▶ What you are asked to do
Work through the records below, line by line, and say how many lines include "technologies", with nothing else.

[Stored entries]

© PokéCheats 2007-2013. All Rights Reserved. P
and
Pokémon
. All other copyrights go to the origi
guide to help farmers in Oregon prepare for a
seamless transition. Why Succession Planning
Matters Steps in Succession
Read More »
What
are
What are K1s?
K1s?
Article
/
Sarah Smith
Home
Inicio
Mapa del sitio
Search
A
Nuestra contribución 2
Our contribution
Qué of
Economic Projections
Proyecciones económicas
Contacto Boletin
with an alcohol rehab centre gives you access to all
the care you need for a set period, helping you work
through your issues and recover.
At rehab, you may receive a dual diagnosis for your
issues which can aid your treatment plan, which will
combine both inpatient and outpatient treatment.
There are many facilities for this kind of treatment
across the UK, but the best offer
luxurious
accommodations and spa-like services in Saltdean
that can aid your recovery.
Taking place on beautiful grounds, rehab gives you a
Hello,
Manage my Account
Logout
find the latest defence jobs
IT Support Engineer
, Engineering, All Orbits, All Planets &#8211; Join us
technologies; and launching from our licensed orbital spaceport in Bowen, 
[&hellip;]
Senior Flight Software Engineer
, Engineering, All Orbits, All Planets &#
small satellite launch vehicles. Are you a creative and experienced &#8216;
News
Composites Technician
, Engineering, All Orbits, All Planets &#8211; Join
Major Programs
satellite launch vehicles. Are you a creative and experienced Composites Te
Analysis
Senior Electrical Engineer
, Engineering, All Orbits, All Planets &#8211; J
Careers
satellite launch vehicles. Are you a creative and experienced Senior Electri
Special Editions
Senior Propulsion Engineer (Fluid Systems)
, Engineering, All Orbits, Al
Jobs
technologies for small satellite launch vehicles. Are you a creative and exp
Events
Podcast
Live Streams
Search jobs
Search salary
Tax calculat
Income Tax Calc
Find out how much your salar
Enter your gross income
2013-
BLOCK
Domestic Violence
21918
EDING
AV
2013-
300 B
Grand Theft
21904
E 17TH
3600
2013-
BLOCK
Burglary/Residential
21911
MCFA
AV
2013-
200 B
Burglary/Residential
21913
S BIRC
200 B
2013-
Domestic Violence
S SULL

▶ Solved exercise
2